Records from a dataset

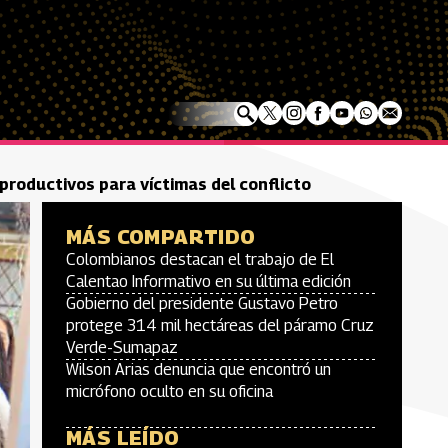
productivos para víctimas del conflicto
MÁS COMPARTIDO
Colombianos destacan el trabajo de El
Calentao Informativo en su última edición
Gobierno del presidente Gustavo Petro
protege 314 mil hectáreas del páramo Cruz
Verde-Sumapaz
Wilson Arias denuncia que encontró un
micrófono oculto en su oficina
MÁS LEÍDO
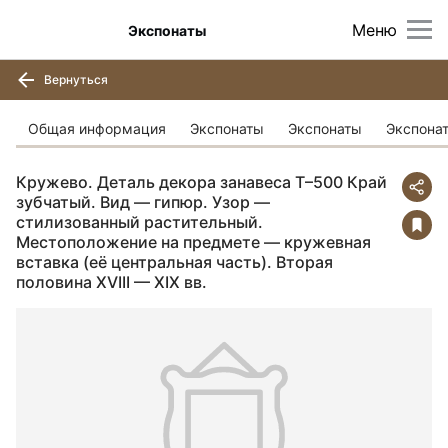
Меню
Экспонаты
Вернуться
Общая информация
Экспонаты
Экспонаты
Экспона
Кружево. Деталь декора занавеса Т–500 Край
зубчатый. Вид — гипюр. Узор —
стилизованный растительный.
Местоположение на предмете — кружевная
вставка (её центральная часть). Вторая
половина XVIII — XIX вв.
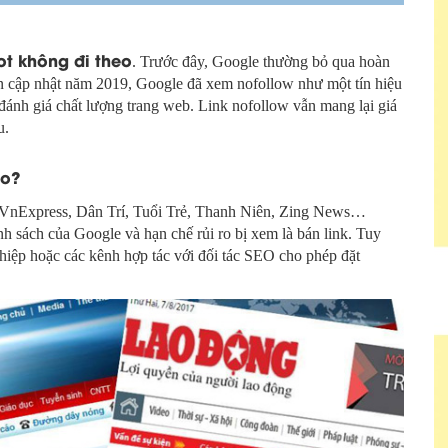
t không đi theo
. Trước đây, Google thường bỏ qua hoàn
ản cập nhật năm 2019, Google đã xem nofollow như một tín hiệu
đánh giá chất lượng trang web. Link nofollow vẫn mang lại giá
u.
ào?
ư VnExpress, Dân Trí, Tuổi Trẻ, Thanh Niên, Zing News…
h sách của Google và hạn chế rủi ro bị xem là bán link. Tuy
hiệp hoặc các kênh hợp tác với đối tác SEO cho phép đặt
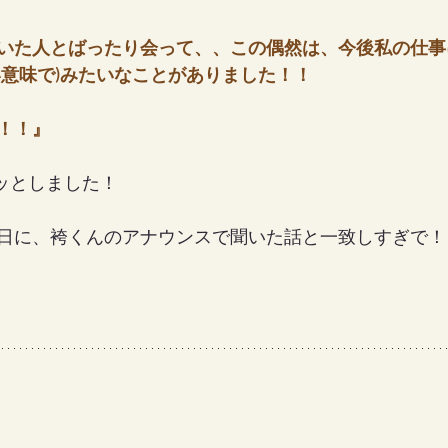
いた人とばったり会って、、この偶然は、今後私の仕事
い意味で)みたいなことがありました！！
！！』
ッとしました！
日に、袴くんのアナウンスで聞いた話と一致しすぎで！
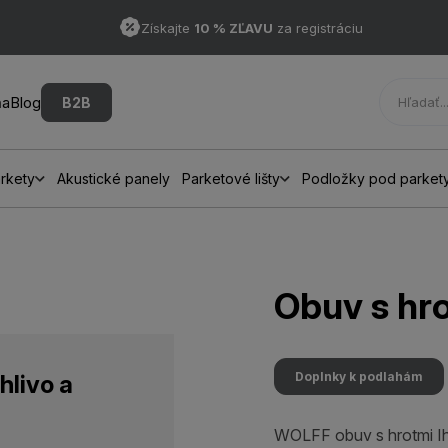
Získajte
10 % ZĽAVU
za registráciu
ňa
Blog
B2B
rkety
Akustické panely
Parketové lišty
Podložky pod parket
Obuv s hr
Doplnky k podlahám
hlivo a
WOLFF obuv s hrotmi Ih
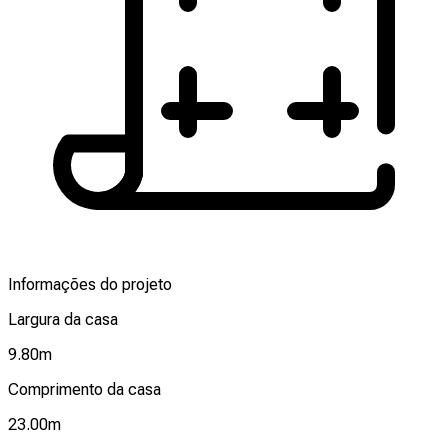
Informações do projeto
Largura da casa
9.80
m
Comprimento da casa
23.00
m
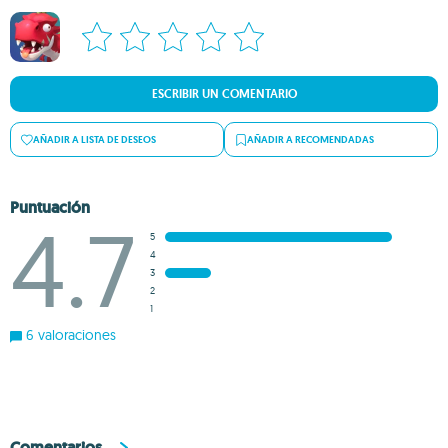
ESCRIBIR UN COMENTARIO
AÑADIR A LISTA DE DESEOS
AÑADIR A RECOMENDADAS
Puntuación
4.7
5
4
3
2
1
6 valoraciones
Comentarios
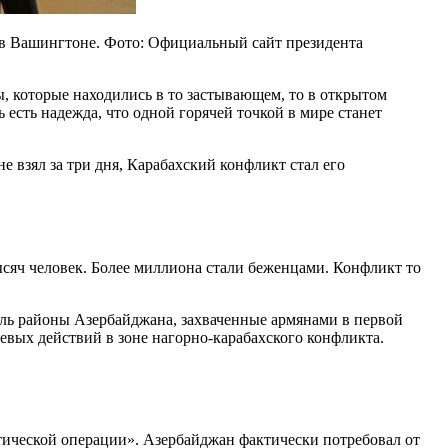
 в Вашингтоне. Фото: Официальный сайт президента
 которые находились в то застывающем, то в открытом
 есть надежда, что одной горячей точкой в мире станет
 взял за три дня, Карабахский конфликт стал его
тысяч человек. Более миллиона стали беженцами. Конфликт то
роль районы Азербайджана, захваченные армянами в первой
евых действий в зоне нагорно-карабахского конфликта.
тической операции». Азербайджан фактически потребовал от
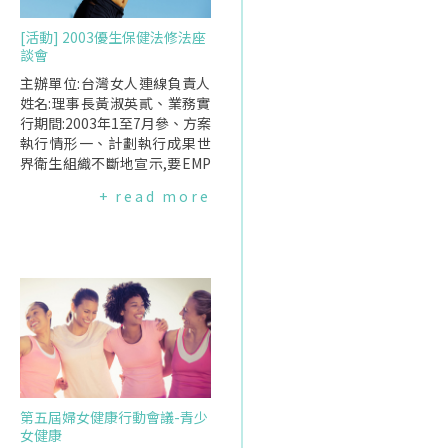
[活動] 2003優生保健法修法座
談會
主辦單位:台灣女人連線負責人
姓名:理事長黃淑英貳、業務實
行期間:2003年1至7月參、方案
執行情形一、計劃執行成果世
界衛生組織不斷地宣示,要EMP
OWER女性,讓女性獲得充分的
+ read more
資訊以做決定,而"優生"的概念
更是早已不合世界潮流,被視為
是一種歧視.因此,我們認為:優
生保健法有重新修訂的必要性,
並應更名為"生育保健法",且應
以新生兒的健康、EMPOWER
女性為主要原則的健康法案.有
鑑於此,台灣女人連線於92年1
月至7月針對優生保健法邀請專
家、學者及婦女來討論這部攸
關女性健康的法案.希望透過此
第五屆婦女健康行動會議-青少
種方式,一方面將生育保健法的
女健康
議題帶入公共議題的討論,另一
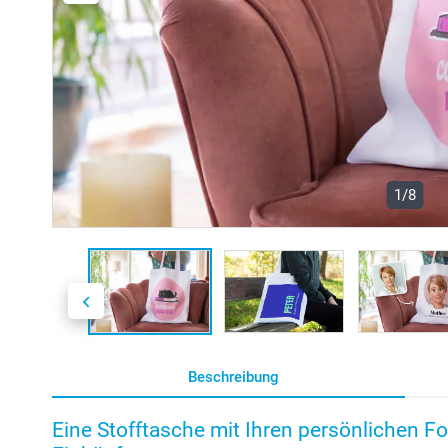
1/8
Beschreibung
Eine Stofftasche mit Ihren persönlichen Fo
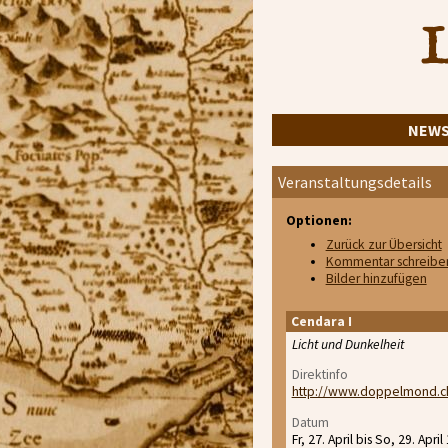
L
NEW
Veranstaltungsdetails
Optionen:
Zurück zur Übersicht
Kommentar schreibe
Bilder hinzufügen
Cendara I
Licht und Dunkelheit
Direktinfo
http://www.doppelmond.ch
Datum
Fr, 27. April bis So, 29. April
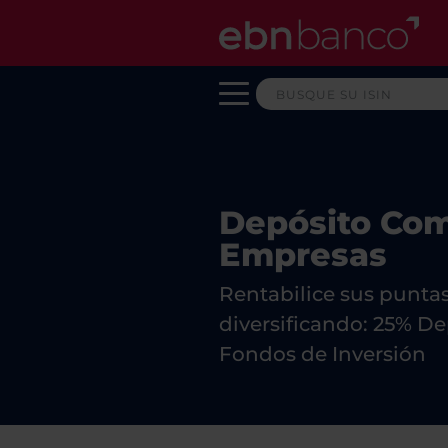
Inicio
>
Empresas
>
Deposito c
Depósito Co
Empresas
Rentabilice sus puntas
diversificando: 25% De
Fondos de Inversión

Exercise description:
Return word for word the lines above from the line with "MÁS COMPARTIDO" to the line with "Wilson Arias denuncia que encontró un", including both and leaving out all others.

Finished task:
MÁS COMPARTIDO
Colombianos destacan el trabajo de El
Calentao Informativo en su última edición
Gobierno del presidente Gustavo Petro
protege 314 mil hectáreas del páramo Cruz
Verde-Sumapaz
Wilson Arias denuncia que encontró un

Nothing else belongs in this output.